(What you have to do): Repeat every entry exactly. Pictures stay out.

(Listed records):
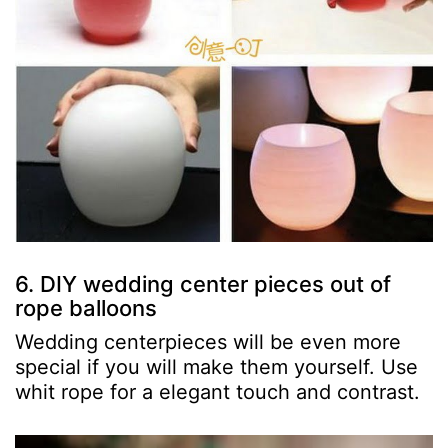
6. DIY wedding center pieces out of
rope balloons
Wedding centerpieces will be even more
special if you will make them yourself. Use
whit rope for a elegant touch and contrast.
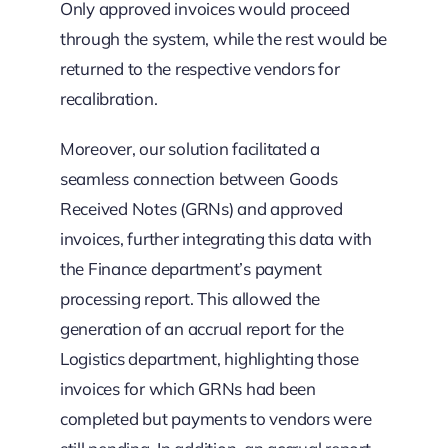
Only approved invoices would proceed
through the system, while the rest would be
returned to the respective vendors for
recalibration.
Moreover, our solution facilitated a
seamless connection between Goods
Received Notes (GRNs) and approved
invoices, further integrating this data with
the Finance department’s payment
processing report. This allowed the
generation of an accrual report for the
Logistics department, highlighting those
invoices for which GRNs had been
completed but payments to vendors were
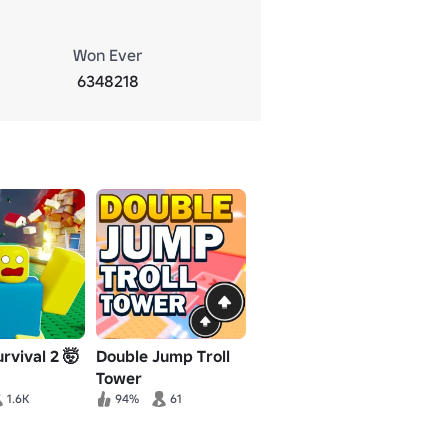
Won Ever
6348218
rvival 2 🤯
Double Jump Troll
Tower
1.6K
94%
61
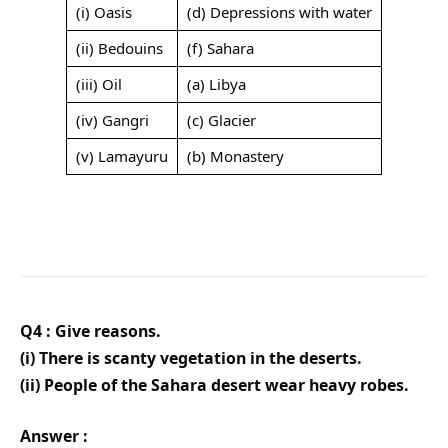
(i) Oasis
(d) Depressions with water
(ii) Bedouins
(f) Sahara
(iii) Oil
(a) Libya
(iv) Gangri
(c) Glacier
(v) Lamayuru
(b) Monastery
Q4 : Give reasons.
(i) There is scanty vegetation in the deserts.
(ii) People of the Sahara desert wear heavy robes.
Answer :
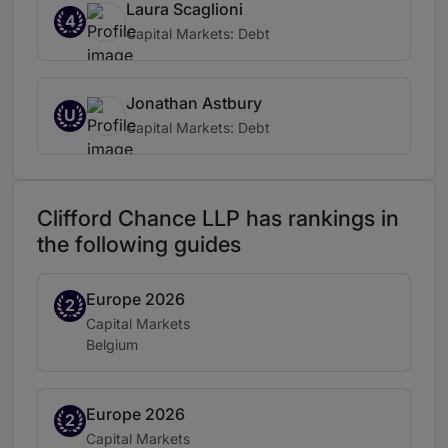
Laura Scaglioni
4
Capital Markets: Debt
Jonathan Astbury
U
Capital Markets: Debt
Clifford Chance LLP has rankings in
the following guides
Europe 2026
Band 2
2
Practice area:
Capital Markets
Location:
Belgium
Europe 2026
Band 2
2
Practice area:
Capital Markets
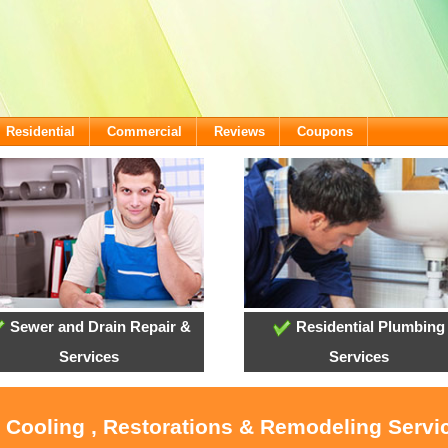
Residential
Commercial
Reviews
Coupons
Sewer and Drain Repair &
Residential Plumbing
Services
Services
, Cooling , Restorations & Remodeling Servi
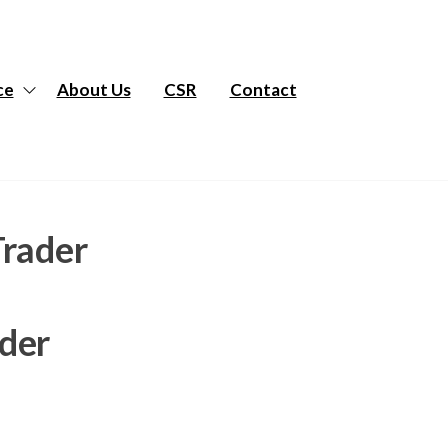
ce
About Us
CSR
Contact
Trader
ader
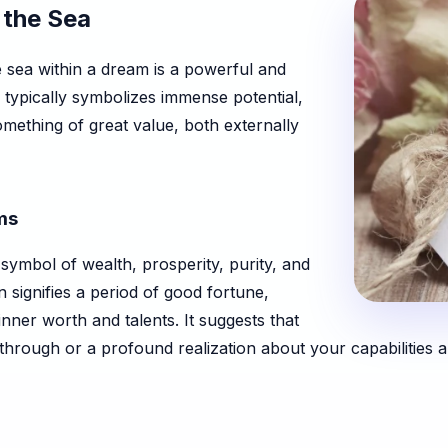
 the Sea
e sea within a dream is a powerful and
 typically symbolizes immense potential,
mething of great value, both externally
ms
symbol of wealth, prosperity, purity, and
n signifies a period of good fortune,
nner worth and talents. It suggests that
through or a profound realization about your capabilities a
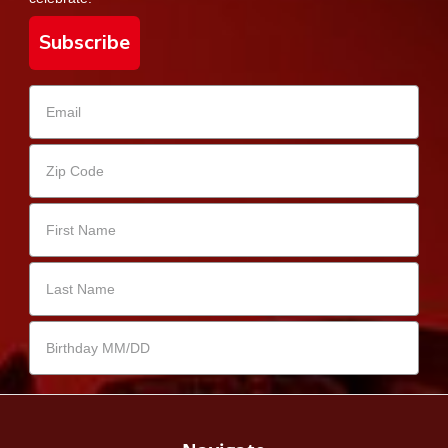
Subscribe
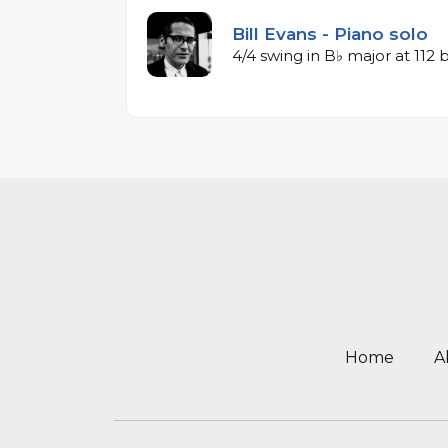
Bill Evans - Piano solo
4/4 swing in B♭ major at 112
Home
A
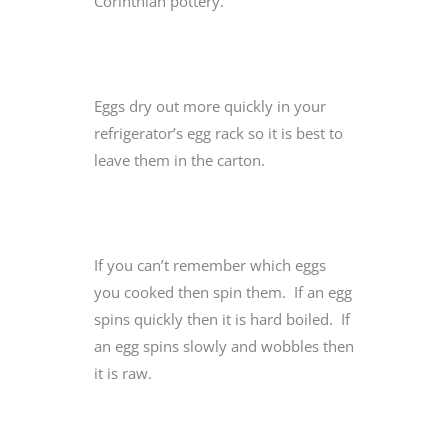
Corinthian pottery.
Eggs dry out more quickly in your
refrigerator’s egg rack so it is best to
leave them in the carton.
If you can’t remember which eggs
you cooked then spin them. If an egg
spins quickly then it is hard boiled. If
an egg spins slowly and wobbles then
it is raw.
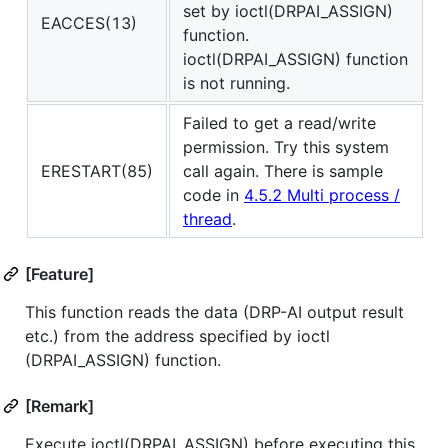
set by ioctl(DRPAI_ASSIGN)
EACCES(13)
function.
ioctl(DRPAI_ASSIGN) function
is not running.
Failed to get a read/write
permission. Try this system
ERESTART(85)
call again. There is sample
code in
4.5.2 Multi process /
thread
.
[Feature]
This function reads the data (DRP-AI output result
etc.) from the address specified by ioctl
(DRPAI_ASSIGN) function.
[Remark]
Execute ioctl(DRPAI_ASSIGN) before executing this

(Response to the task):
6. DIY wedding center pieces out of
rope balloons
Wedding centerpieces will be even more
special if you will make them yourself. Use
whit rope for a elegant touch and contrast.
Only approved invoices would proceed
through the system, while the rest would be
returned to the respective vendors for
recalibration.
Moreover, our solution facilitated a
seamless connection between Goods
Received Notes (GRNs) and approved
invoices, further integrating this data with
the Finance department’s payment
processing report. This allowed the
generation of an accrual report for the
Logistics department, highlighting those
invoices for which GRNs had been
completed but payments to vendors were
Won Ever
6348218
rvival 2 🤯
Double Jump Troll
Tower
1.6K
94%
61
(i) Oasis
(d) Depressions with water
(ii) Bedouins
(f) Sahara
(iii) Oil
(a) Libya
(iv) Gangri
(c) Glacier
(v) Lamayuru
(b) Monastery
Q4 : Give reasons.
(i) There is scanty vegetation in the deserts.
(ii) People of the Sahara desert wear heavy robes.
Answer :
Laura Scaglioni
4
Capital Markets: Debt
Jonathan Astbury
U
Capital Markets: Debt
Clifford Chance LLP has rankings in
the following guides
Europe 2026
Band 2
2
Practice area:
Capital Markets
Location:
Belgium
Europe 2026
Band 2
2
Practice area:
Capital Markets
Residential
Commercial
Reviews
Coupons
Sewer and Drain Repair &
Residential Plumbing
Services
Services
, Cooling , Restorations & Remodeling Servi
ce
About Us
CSR
Contact
Trader
ader
 the Sea
e sea within a dream is a powerful and
 typically symbolizes immense potential,
mething of great value, both externally
ms
symbol of wealth, prosperity, purity, and
n signifies a period of good fortune,
nner worth and talents. It suggests that
through or a profound realization about your capabilities a
Subscribe
Bill Evans - Piano solo
4/4 swing in B♭ major at 112
Home
A
Corinthian pottery.
Eggs dry out more quickly in your
refrigerator’s egg rack so it is best to
leave them in the carton.
If you can’t remember which eggs
you cooked then spin them. If an egg
spins quickly then it is hard boiled. If
an egg spins slowly and wobbles then
it is raw.
set by ioctl(DRPAI_ASSIGN)
EACCES(13)
function.
ioctl(DRPAI_ASSIGN) function
is not running.
Failed to get a read/write
permission. Try this system
ERESTART(85)
call again. There is sample
code in
4.5.2 Multi process /
thread
.
[Feature]
This function reads the data (DRP-AI output result
etc.) from the address specified by ioctl
(DRPAI_ASSIGN) function.
[Remark]
Execute ioctl(DRPAI_ASSIGN) before executing this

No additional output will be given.